劇作家のマキノノゾミ氏は俳優としては下手だったエプスタインが唯一生き生きと演じたのがチェーホフ作「かもめ」の主人公トレープレフ役だったことにピクリと反応していた。エプスタインは中毒死ではあるけれど自殺のようなもの、確かに番組を見れば納得がいく。ショービジネスのマネジャーとして世界最高の成功を収めたにもかかわらず自身は寂しさを感じていた。トレープレフも最後は自殺してしまう。お金や名誉が成功を感じられるとは限らない・・人間は複雑な生き物だ。マキノ氏は自分が好きなビートルズの曲だという「ノーウェアマン」が実はビートルズの中で行き場をなくしたエプスタインのことを歌っているのではないかと言っていた。確かにそうみることは出来るだろう。結局、ビートルズはエプスタインの死がきっかけでグループとしてのまとまりが弱くなり解散へ向かっていくことになる。実はそれくらい彼の存在は大きかったのだ。

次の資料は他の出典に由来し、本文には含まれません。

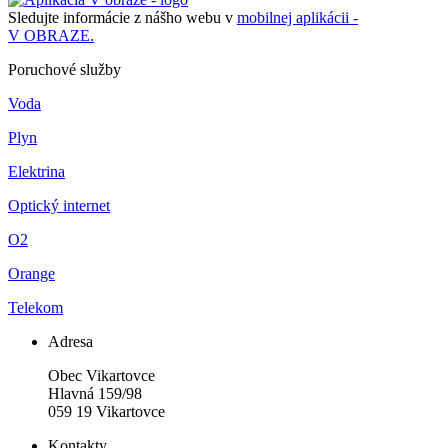
Sledujte informácie z nášho webu v
mobilnej aplikácii -
V OBRAZE.
Poruchové služby
Voda
Plyn
Elektrina
Optický internet
O2
Orange
Telekom
Adresa
Obec Vikartovce
Hlavná 159/98
059 19 Vikartovce
Kontakty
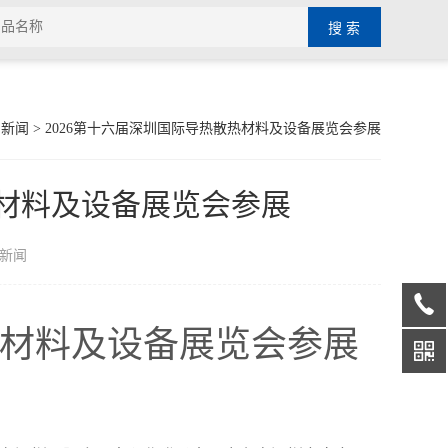
司新闻
> 2026第十六届深圳国际导热散热材料及设备展览会参展
热材料及设备展览会参展
新闻
热材料及设备展览会参展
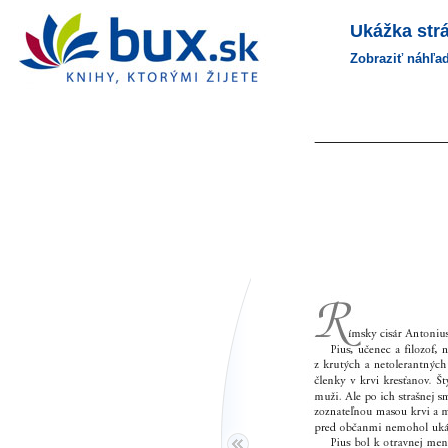
bux.sk
Ukážka str
na domovskú stránku
Zobraziť náhľad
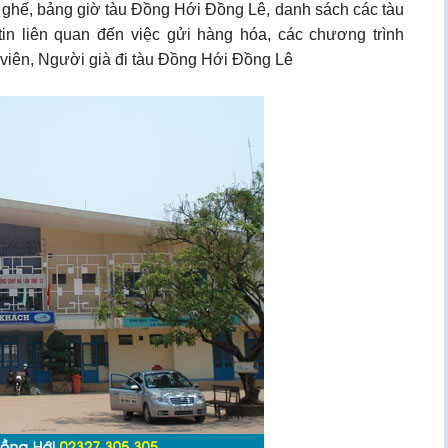
ng ghế, bảng giờ tàu Đồng Hới Đồng Lê, danh sách các tàu
in liên quan đến việc gửi hàng hóa, các chương trình
h viên, Người già đi tàu Đồng Hới Đồng Lê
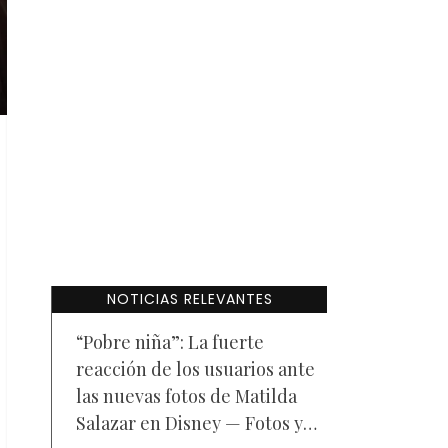
NOTICIAS RELEVANTES
“Pobre niña”: La fuerte
reacción de los usuarios ante
las nuevas fotos de Matilda
Salazar en Disney — Fotos y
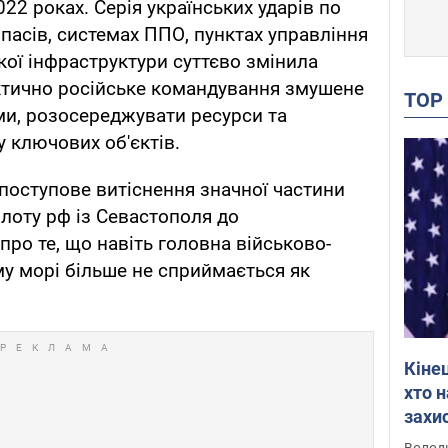
22 роках. Серія українських ударів по
пасів, системах ППО, пунктах управління
кої інфраструктури суттєво змінила
ктично російське командування змушене
TO
ми, розосереджувати ресурси та
 ключових об'єктів.
поступове витіснення значної частини
лоту рф із Севастополя до
про те, що навіть головна військово-
му морі більше не сприймається як
Кіне
хто 
захис
Інте
Володи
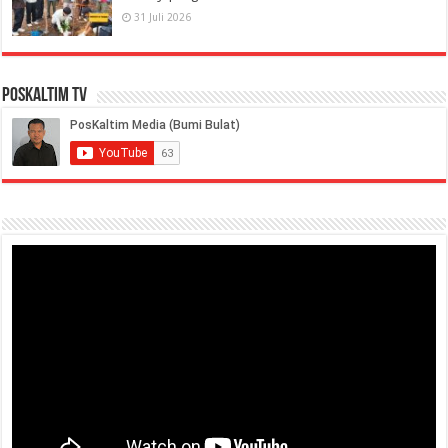
31 Juli 2026
PosKaltim TV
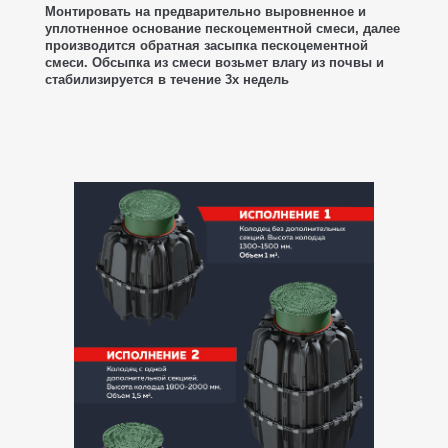
Монтировать на предварительно выровненное и
уплотненное основание пескоцементной смеси
, далее
производится обратная засыпка пескоцементной
смеси. Обсыпка из смеси возьмет влагу из почвы и
стабилизируется в течение 3х недель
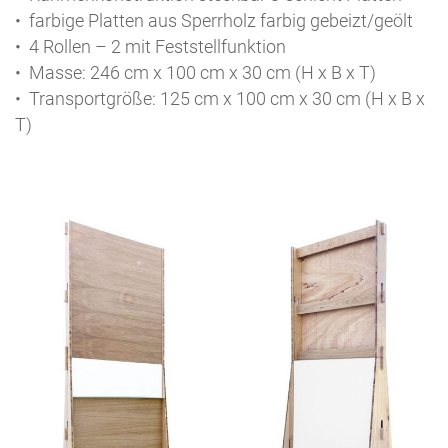
• farbige Platten aus Sperrholz farbig gebeizt/geölt
• 4 Rollen – 2 mit Feststellfunktion
• Masse: 246 cm x 100 cm x 30 cm (H x B x T)
• Transportgröße: 125 cm x 100 cm x 30 cm (H x B x
T)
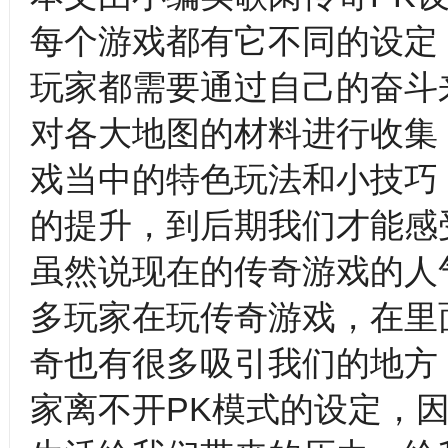
每个游戏都有它不同的设定
玩家都需要通过自己的奋斗
对各大地图的材料进行收集
戏当中的特色玩法和小技巧
的提升，到后期我们才能感
虽然说现在的传奇游戏的人
多玩家在玩传奇游戏，在里
奇也有很多吸引我们的地方
家离不开PK模式的设定，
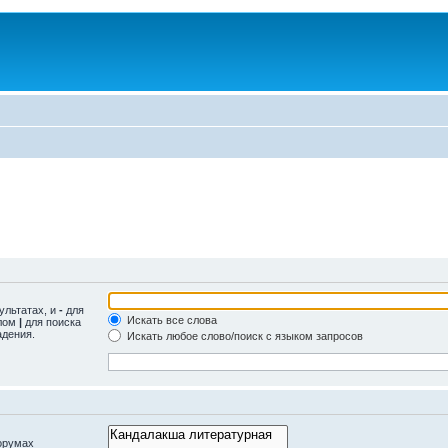
ультатах, и
-
для
Искать все слова
олом
|
для поиска
адения.
Искать любое слово/поиск с языком запросов
орумах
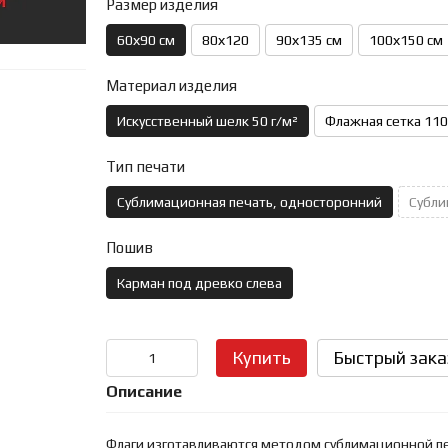
Размер изделия
60х90 см
80х120
90х135 см
100х150 см
Материал изделия
Искусственный шелк 50 г/м²
Флажная сетка 110
Тип печати
Сублимационная печать, односторонний
Субли
Пошив
Карман под древко слева
Купить
Быстрый зака
Описание
Флаги изготавливаются методом сублимационной печ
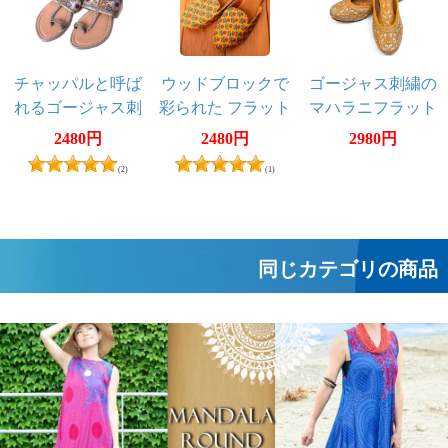
チャッパルと呼ば
ウッドブロックで
ゴージャス刺繍の
れるゴージャス刺
彩られた フラット
マハラニフラット
繍のサンダル - パ
ミュール
シューズ
2480円
2480円
2980円
ープル
(2)
(1)
同じカテゴリの商品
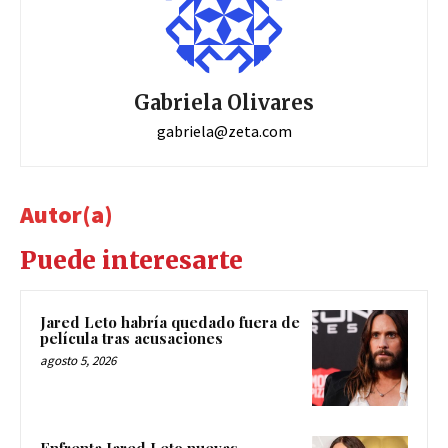
Gabriela Olivares
gabriela@zeta.com
Autor(a)
Puede interesarte
Jared Leto habría quedado fuera de
película tras acusaciones
agosto 5, 2026
Enfrenta Jared Leto nuevas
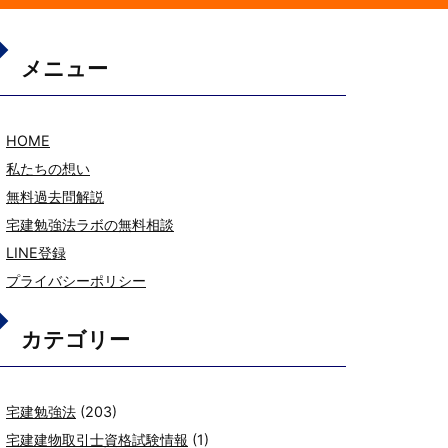
メニュー
HOME
私たちの想い
無料過去問解説
宅建勉強法ラボの無料相談
LINE登録
プライバシーポリシー
カテゴリー
宅建勉強法
(203)
宅建建物取引士資格試験情報
(1)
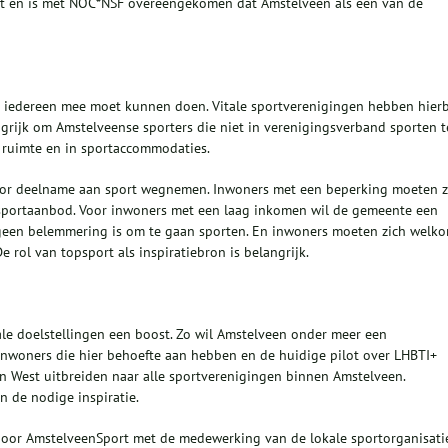
t dit en is met NOC*NSF overeengekomen dat Amstelveen als één van de
t iedereen mee moet kunnen doen. Vitale sportverenigingen hebben hierb
angrijk om Amstelveense sporters die niet in verenigingsverband sporten t
 ruimte en in sportaccommodaties.
voor deelname aan sport wegnemen. Inwoners met een beperking moeten 
sportaanbod. Voor inwoners met een laag inkomen wil de gemeente een
geen belemmering is om te gaan sporten. En inwoners moeten zich welk
e rol van topsport als inspiratiebron is belangrijk.
ale doelstellingen een boost. Zo wil Amstelveen onder meer een
inwoners die hier behoefte aan hebben en de huidige pilot over LHBTI+
n West uitbreiden naar alle sportverenigingen binnen Amstelveen.
 de nodige inspiratie.
 door AmstelveenSport met de medewerking van de lokale sportorganisati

この番組はマキノノゾミ氏をパーソナリティに迎えたことでかなり面白くなった。私は彼のことを全く知らなかったが、番組の中で中学時代にビートルズに夢中になりバンドを組むも、同志社大学で演劇にハマり劇作家、脚本家として大成した人らしい。2002年NHK朝ドラの「まんてん」の脚本を担当している。また女優キムラ緑子の夫としても知られている。番組ではキャバーンクラブで即興演奏したりアビーロードでは横断歩道を渡ったりとビートルズマニアならではのアクションをしていた。何か自分と近いものを感じたのだが、生年月日が3日しか違っていなかった上に彼の愛唱歌が「ノーウェアマン」。実は私もそうなのだ。「♪ヒーザーリィールノーウェアマーン・・」って何回歌ったか分からないよ。

私もイギリスに行くことがあったらきっと彼と同じようなことするだろう。